Despite these strengths, our study has certain limitations. First, although we found temporal improvements in the outcomes of COVID-19 among patients with SARDs and an association between vaccination status and less severe disease, we cannot establish the causal effects of vaccinations, other risk mitigating strategies and COVID-19 treatments on these improvements. Second, this study was conducted in a single healthcare system in Massachusetts, USA. Our findings may not be generalisable to other areas of the USA or world because of differences in demographics as well as access to testing and treatment. Third, although we systematically identified cases in our healthcare system, patients who received COVID-19 diagnoses outside of our system may not have been captured, severe events occurring after diagnosis may have been missed, and patients with asymptomatic disease or mild courses may have been less likely to have testing or report their positive test. Thus, we were limited in our ability to calculate incidence and the true proportion of patients experiencing severe outcomes may be lower than we report with a larger denominator. However, those with SARDs, especially those on immunosuppression, are likely to contact their clinicians in the context of a COVID-19 infection to receive guidance regarding the management of their SARD treatments and to obtain treatments.

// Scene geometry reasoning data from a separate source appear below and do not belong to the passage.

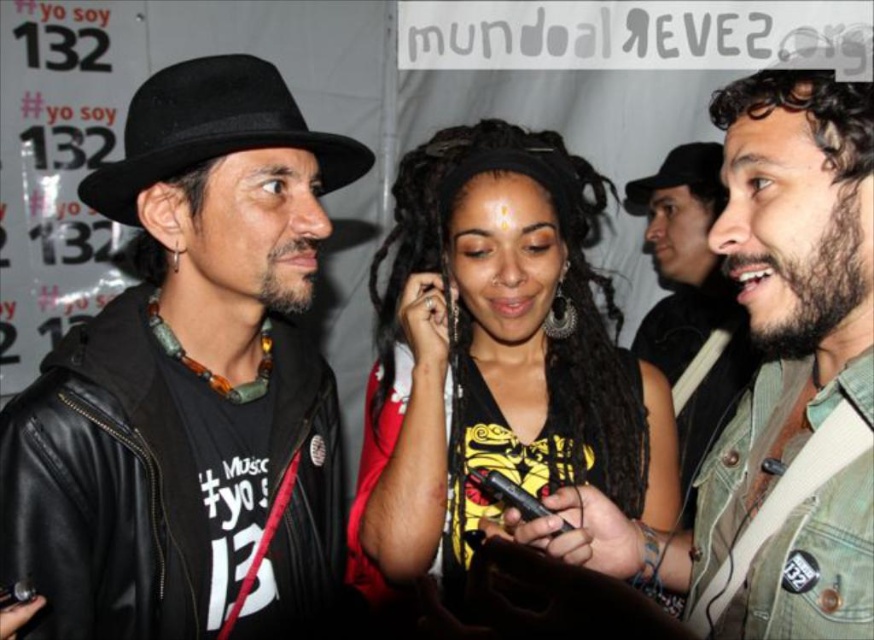 Between point (764, 538) and point (642, 211), which one is positioned in front?

Point (764, 538) is in front.

Identify the location of beige denim jacket at center. The height and width of the screenshot is (640, 874). (773, 385).

You are a GUI agent. You are given a task and a screenshot of the screen. Output one action in this format:
    pyautogui.click(x=<x>, y=<y>)
    Task: Click on the beige denim jacket at center
    
    Given the screenshot: What is the action you would take?
    pyautogui.click(x=773, y=385)

Does point (37, 388) lie in front of point (424, 326)?

Yes.

Can you confirm if black leather hat at upper left is taller than black matte hair at center?

Yes.

Locate an element on the screen. The image size is (874, 640). black leather hat at upper left is located at coordinates (191, 385).

Locate an element on the screen. Image resolution: width=874 pixels, height=640 pixels. black leather hat at upper left is located at coordinates (191, 385).

Is black felt fedora at left to the right of black felt fedora at upper center from the viewer's perspective?

In fact, black felt fedora at left is to the left of black felt fedora at upper center.

Does black felt fedora at left come in front of black felt fedora at upper center?

Yes, black felt fedora at left is in front of black felt fedora at upper center.

The width and height of the screenshot is (874, 640). I want to click on black felt fedora at left, so click(x=212, y=131).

In conclusion, there have been substantial improvements in the outcomes associated with COVID-19 among patients with SARDs since the pandemic began in March 2020. In particular, the initial Omicron wave was associated with the largest number of cases but the lowest risk of severe disease. Despite these findings, some patients with SARDs continue to experience severe disease, especially those on immunosuppressives known to blunt the response to vaccine and infection, as well as those with other serious comorbidities. Additional studies are needed to refine risk mitigating strategies for patients at highest risk for severe outcomes.

WHAT IS ALREADY KNOWN ABOUT THIS TOPIC.

• Patients with systemic autoimmune rheumatic diseases (SARDs) may be at increased risk for severe COVID-19, defined as hospitalisation or death.

• Previous studies of patients with SARD suggested improving COVID-19 outcomes over calendar time, but most were performed prior to the wide availability of COVID-19 vaccines or the initial Omicron wave that was characterised by high infectivity.

WHAT THIS STUDY ADDS.

• The proportion of patients with SARD with severe COVID-19 outcomes was lower over calendar time.

• The adjusted OR of severe COVID-19 in the initial Omicron wave was 0.29 (95% CI 0.19 to 0.43) compared with early COVID-19 period.

• The absolute number of severe COVID-19 cases during the peak of the Omicron variant wave was similar to the peaks of other waves.

• Patients with SARD and severe COVID-19 were more likely to be unvaccinated than patients with SARD whose COVID-19 was not severe.

HOW THIS STUDY MIGHT AFFECT RESEARCH, PRACTICE OR POLICY.

• These findings suggest that advances in COVID-19 prevention, diagnosis and treatment have contributed to improved outcomes among patients with SARD over calendar time.

• Future studies should extend findings into future viral variants and consider the roles of waning immunity after vaccination or natural infection among patients with SARD who may still be vulnerable to severe COVID-19.

Data availability statement

Data are available on reasonable request. This study includes patient data from Mass General Brigham. The data that support the findings of this study may be made available upon reasonable request by contacting the corresponding author, JAS.